Brute Force: CPI(M) victory procession after Nandigram recapture
The charge of using state machinery in partisan ways was to stick to him more tenaciously: in November, two months after the bad press had goaded him into shifting the project, armed CPI(M) men "recaptured" Nandigram.
The spiral of violence led to CRPF deployment, the governor talking upbraiding language (allegedly out of turn) , and the final shame: the spectre of Calcutta's citizenry, students and intellectuals taking to the streets.
For the CPI(M), with its invincible election machine, violence is part of a day's work—after all, it matured in the crucible of the bloodiest of decades, the 1970s, when Congress governments eliminated thousands of young Naxals. Hanan Mollah, eight-term Lok Sabha MP, told Outlook candidly, "Look, we never claimed to be Gandhians. When people attack us, we resist. Over 3,000 of our workers were living in refugee camps and were desperate to return to their homes and a normal life. When they met with armed resistance, what did you expect them to do? Toss rosogullas at their opponents?"


The elusive peace: An Indian army soldier on patrol outside the Missionaris of Charity HQ on A.J.C Bose Road in Calcutta
Violence may not bother the CPI(M) much But the gradual alienation of the Muslims does—they account for 27 per cent across the state. The LF polled a little over 50 per cent in '06, and a united opposition can theoretically, tilt the balance by snaffling a bit of the minority vote. The fact that 60 per cent of Nandigram's residents are Muslim enabled the JUH and Trinamul to interpret the issue in loaded terms. What helped build the case was the usual tale of deprivation. The Sachar Report of 2006 did not just conclusively prove the abysmally low socio-economic status of Muslims across India but, embarrassingly for the LF, put West Bengal's Muslims at the bottom of the pile. If all the statistics lacked symbolism, the gap was filled this autumn by the Rizwanur Rehman case, a story that captured the public imagination, and highlighted the dubious role of the state police.
That logic came to bizarre fruition last week as Calcutta erupted: Taslima Nasreen was the immediate excuse. Local Muslims clashed with the police amid rioting and arson in the heart of the city on November 21. The army was deployed in the city for the first time after the Babri episode. Poor intelligence saw the administration caught unawares; the CPI(M) had the disquieting experience of seeing angry Muslim youth direct their anger at the party, even ransacking a party office at Beniapukur.

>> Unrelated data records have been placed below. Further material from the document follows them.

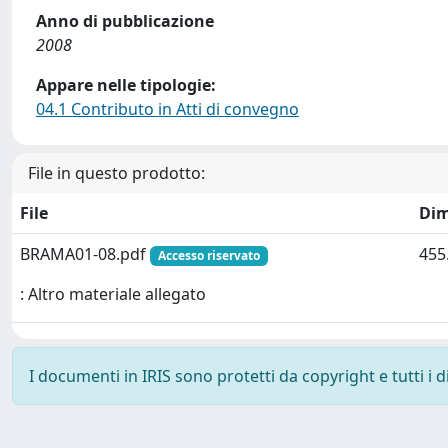
Anno di pubblicazione
2008
Appare nelle tipologie:
04.1 Contributo in Atti di convegno
File in questo prodotto:
File
Dim
BRAMA01-08.pdf
455
Accesso riservato
: Altro materiale allegato
I documenti in IRIS sono protetti da copyright e tutti i di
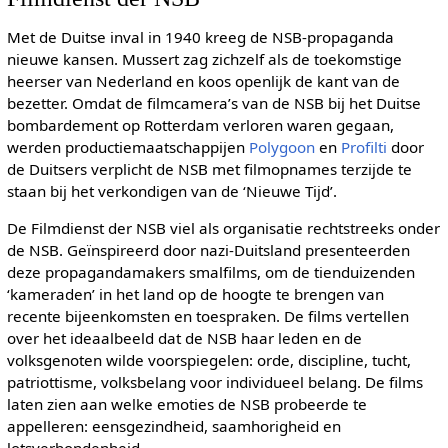
Met de Duitse inval in 1940 kreeg de NSB-propaganda
nieuwe kansen. Mussert zag zichzelf als de toekomstige
heerser van Nederland en koos openlijk de kant van de
bezetter. Omdat de filmcamera’s van de NSB bij het Duitse
bombardement op Rotterdam verloren waren gegaan,
werden productiemaatschappijen
Polygoon
en
Profilti
door
de Duitsers verplicht de NSB met filmopnames terzijde te
staan bij het verkondigen van de ‘Nieuwe Tijd’.
De Filmdienst der NSB viel als organisatie rechtstreeks onder
de NSB. Geïnspireerd door nazi-Duitsland presenteerden
deze propagandamakers smalfilms, om de tienduizenden
‘kameraden’ in het land op de hoogte te brengen van
recente bijeenkomsten en toespraken. De films vertellen
over het ideaalbeeld dat de NSB haar leden en de
volksgenoten wilde voorspiegelen: orde, discipline, tucht,
patriottisme, volksbelang voor individueel belang. De films
laten zien aan welke emoties de NSB probeerde te
appelleren: eensgezindheid, saamhorigheid en
lotsverbondenheid.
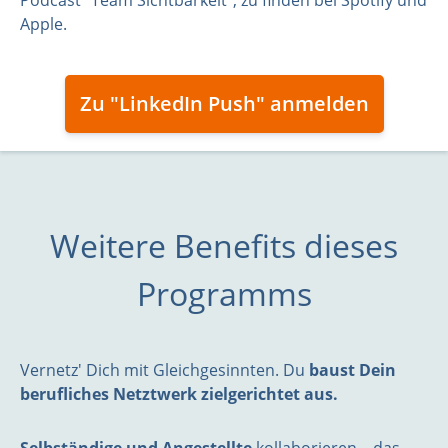
Apple.
Zu "LinkedIn Push" anmelden
Weitere Benefits dieses
Programms
Vernetz' Dich mit Gleichgesinnten. Du
baust Dein
berufliches Netztwerk zielgerichtet aus.
Selbständige und Angestellte
kollaborieren – das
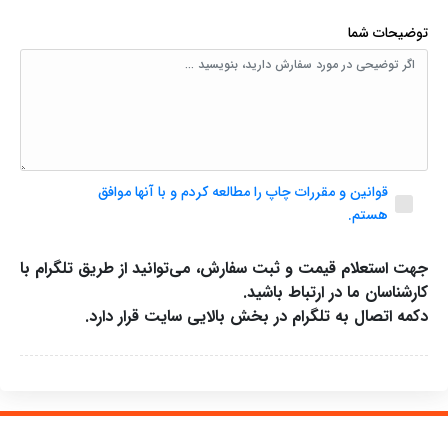
توضیحات شما
قوانین و مقررات چاپ را مطالعه کردم و با آنها موافق
هستم.
جهت استعلام قیمت و ثبت سفارش، می‌توانید از طریق تلگرام با
کارشناسان ما در ارتباط باشید.
دکمه اتصال به تلگرام در بخش بالایی سایت قرار دارد.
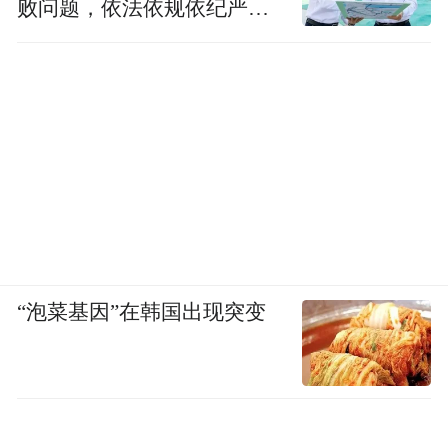
败问题，依法依规依纪严肃
查处腐败案件，加大通报曝
光力度
“泡菜基因”在韩国出现突变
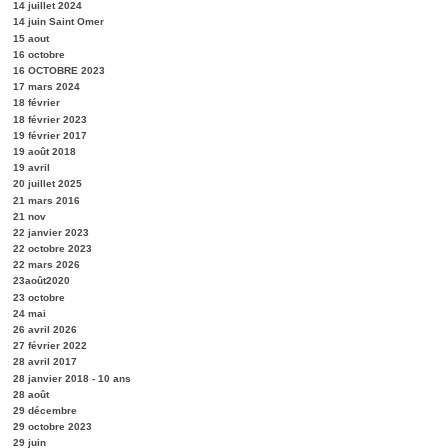
14 juillet 2024
14 juin Saint Omer
15 aout
16 octobre
16 OCTOBRE 2023
17 mars 2024
18 février
18 février 2023
19 février 2017
19 août 2018
19 avril
20 juillet 2025
21 mars 2016
21 nov
22 janvier 2023
22 octobre 2023
22 mars 2026
23août2020
23 octobre
24 mai
26 avril 2026
27 février 2022
28 avril 2017
28 janvier 2018 - 10 ans
28 août
29 décembre
29 octobre 2023
29 juin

Shame!: Says a Youth Congress banner, during their two day strike in Calcutta
Worse, the violence appears to have been pre-planned. In its run-up, the All India Minority Forum (a minor, Congress-backed body) and a much larger Muslim body called the Furfura Sharif Muzadeedia Anath Foundation had been organising roadblocks across Bengal to protest against the "recapture" of Nandigram. Till then, these protests had been free of violence. On November 21, however, things took an ugly turn after police clashed with those who had blocked Ripon Street to allow an ambulance carrying a critically ill woman to pass through.
"The way the violence spread after one mild baton charge shows that the news of this police action was conveyed promptly to waiting mobs of young men in Muslim-dominated areas, who then emerged to launch concerted and vicious attacks in at least seven places," says a senior police officer. The Minority Forum and the Anath Foundation were at the forefront of the rioting, but the JUH and its state unit secretary Siddiqullah Chowdhury were said to have masterminded it. A senior home department official told Outlook that no one else had the means to organise such an attack. "This is the JUH's handiwork," he says. "It has been looking for an opportunity to avenge Nandigram, and these protests came in handy. With the government on the backfoot, the JUH knew the police would be very restrained even in the face of extreme provocation," he said.
The turn of events was sufficient for the CPI(M) to realise that Muslim alienation could, in the long run, be dangerous for it. Samik Lahiri, CPI(M) MP from Diamond Harbour, whose constituency is across the river from Nandigram, admits as much. "Muslim and Hindu fundamentalists are working in concert," he says. "I've seen identical communal leaflets with just names being substituted. This is a JUH plot to separate us from our base among the Muslims." He says the CPI(M) is carrying out an "intensive" campaign in all districts to "counter the disinformation"—to be sure, the JUH has been going to town about how it has finally broken the CPI(M)'s hold on the Muslims.
Conversations with a cross-section of state CPI(M) MPs are revealing. They all admit there was a "communication gap" which led to a "misunderstanding" with the people of Nandigram and agree the party had not worked sufficiently to "educate" the people on the need to industrialise Bengal. But the attack on Fortress CPI(M), plus the criticism by allies in the LF, Left intellectuals, Governor Gopal Gandhi, the courts and the media has ensured a closing of ranks in the party.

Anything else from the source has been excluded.